Montag, 8. April 2013

Why you cannot go home again

So, I gave this blog the title "going home again" for obvious reasons - but of course at one point I had to get pensive about it, and today is the day.  There is a wikipedia entry about the phrase "You can't go home again", its origin and common meaning. Over the last few weeks, the impossibility of going home again has become clearer to me than ever before.

After the busy times in the last months I am back to where I was before Christmas: I don't feel at home. Even though I am what most people would see as "back home". Not only did I return to the same country, I returned to the same workplace, to some of the same friends, to my family, so in some ways, everything feels "completely normal". But I still don't feel at home. Tucson was home. I miss the place, the people, the social structures I was embedded in, the functions I had in them, the culture I identified with, and all the smaller and larger things I did that had become important to me, that just aren't the same here.
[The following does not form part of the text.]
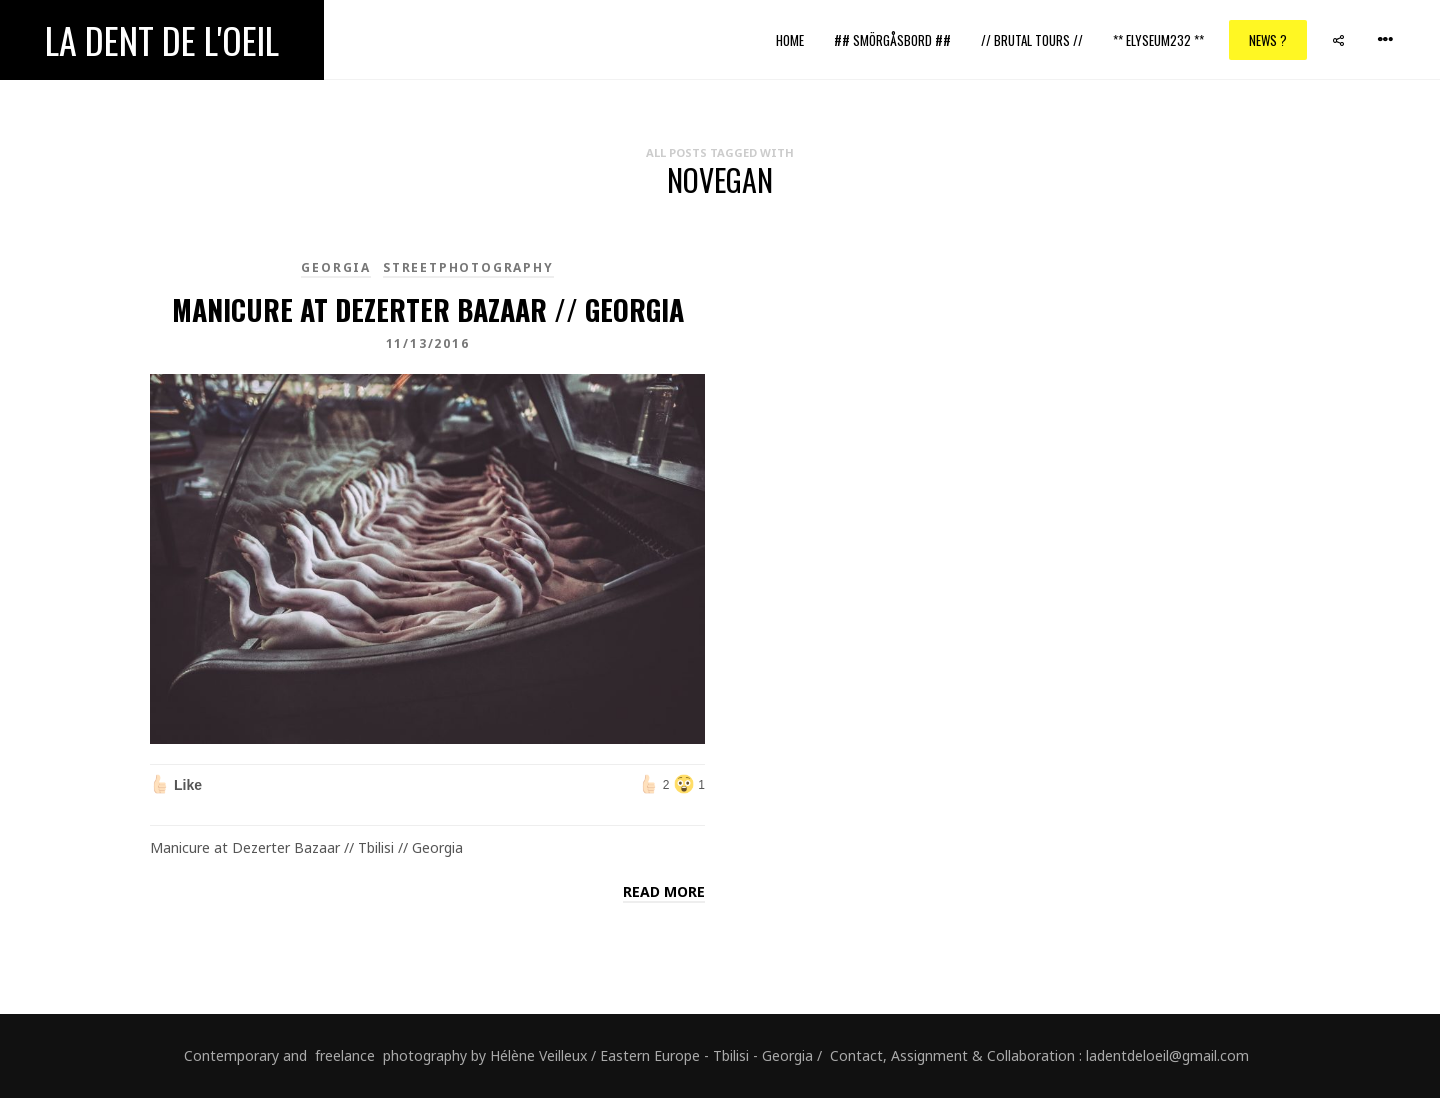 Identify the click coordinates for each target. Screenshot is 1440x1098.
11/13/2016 (428, 343)
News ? (1268, 40)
My home (a.k.a. "cabin") in Tucson.
It takes a long time to build up a social structure, to grow roots, to really get to know people, and to feel an integral part of things. Not weeks, not months, years. And then to abandon it all... It is tough, and sad, and people know it is sad, even the notoriously mobile Americans. One commonly expressed comfort is this: "You can always come back." It is a heart-warming sentiment, but it can also make me despair, because I know that you can go back somewhere, but you cannot go home again. I just went "home again", for the second time. Seeing how much has changed, how much I changed, and how few traces are left of the life I knew 6 years ago, I cannot fool myself into thinking that I can ever "just return" to that Tucson life that I miss. The time is always "now" (if I want to go all-out philosophical here, I'll say that it's the only time there ever is), and when it is gone, it is gone. My Tucson life is gone and even if I returned now, even if I could, for whatever impossible reason, it would not be quite the same life. Should I, by some twist of fate, return in a few years, it certainly won't be.

Out for the last desert hike in October 2012
Or course, I know that one thing I can truly always return to is individual people. People who really matter won't forget me, and I won't forget them. I returned to people like that here and I am lucky and grateful, because heaven knows, it would be hard without them. But they cannot relieve me of having to re-construct much of my social life, growing new roots and going about the business of "embedding myself". 

It is so much work. I just worked so hard on it for years, and had to give it all up. I am trying not to despair over having to do it again, especially in light of the fact that I am still a "scientific vagabond" and not all that unlikely to have to tear it all down again. With the clarity of seeing what remains after 5 years, I am having a very hard time letting go of my Tucson home and building up a new home here.

I am aware that I have to do it, and that my my only true choice is to have a positive or a negative attitude about it. And also, that my current attitude could be a lot better. That instead of wasting time being sentimental about Tucson life, I should be "out there", energetically looking into the future, establishing the 3rd installment of Vienna life, and consider myself a lucky bastard for living in what is arguably the best city in the world to live in. That I probably should stop whining and look at all the Americans who pack up and move across half the country and just deal with it. (They do, however, tend to not go through quite as big of a cultural transition.)

But.....I also know that I am currently trapped in a useless waiting position ("Once Steve is back, we'll look for an apartment/play chamber music/visit that friend in XYZ/invite people over/hike...."), which does not help with the attitude, or anything, really. It will get better. Once Steve is back....there will be two of us constructing a new home. Now, that does not sound too bad.